Jadi tidaklah patut ada pertimbangan emosional apalagi egosentris dalam melahirkan dan menerpakan hukum terhadap hal-hal yang masih bersifat terjadi pertentangan di masyarakat. Pertimbangan sosiologis hukum baiknya mengawalii kajian hukum pemerintah.
Masih banyak cara yang taktis bagi pemerintah untuk mengatur hal-hal yang menolak vaksin seperti hal berkampanye, tidak lelah melakukan edukasi dan terus membangun sinergisitas dan kesadaran dengan seluruh komponen bangsa ini termaksud didaerah.
Penulis yakin pada suatu waktu rakyat pasti akan sadar dan secara sukarela untuk melakukan vaksinasi.
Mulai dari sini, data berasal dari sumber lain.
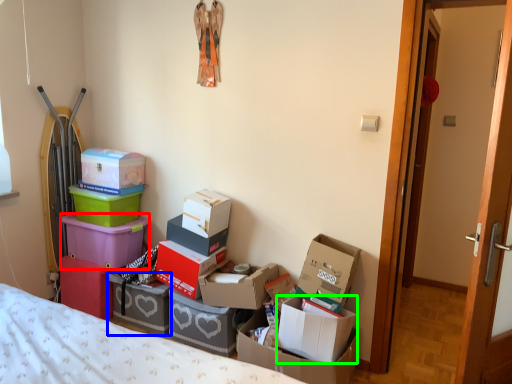 Question: Based on their relative distances, which object is farther from box (highlighted by a red box)? Choose from box (highlighted by a blue box) and box (highlighted by a green box).

Choices:
 (A) box
 (B) box

Answer: (B)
Sebagai contoh dinegara-negara maju dan berkembang lainnya soal vaksin tidak bersifat mandatori tetapi merupakan hak dan kesukarelaan karena kesadaran akan pentingnya kekebalan terhadap penyakit agar terus hidup sehat. Karena sakit itu mahal.
Karena problema sesungguhnya adalah soal kampanye dan sosialisasi yang tidak masif serta adanya distrut terhadap pemerintah itu sendiri. Tim komunikasi publik pemerintah tidak giat dan tidak jernih memberikan penjelasan bagaimana vaksin itu berguna untuk kesehatan dan kekebalan yang berdampak komunal dan kepentingan bersama.
Pemerintah pusat bersama Kementerian/Lembaga terkait termaksud TNI dan Polri dengan segala unit kerjanya turun konsolidasi intens dan terukur bersama dengan jajaran pemerintahan di daerah. Seluruh elemen dan komponen masyarakat ikut berperan aktif sukseskan kebijakan Vaksinasi Pemerintah.
Apa bedanya dengan politik komunikasi ajakan penggunaan hak pilih dalam Pemilu dan Pilkada selama ini. Masyarakat justru antusias dengan kesadaran akan haknya menuju TPS. Cara ini bisa membangkitkan kesukarelaan masyarat yang memenuhi kriteria penerima vaksin untuk menuju tempat layanan kesehatan vaksinasi.
Memang dibutuhkan sinergisitas kehumasan karena tetap harus mengantisipasi dampak-dampak akibat kebingungan kolektif publik. Penyederhanaan informasi, regulasi Covid-19, dan konsolidasi yang rapi dan terpimpin bersama stakeholders.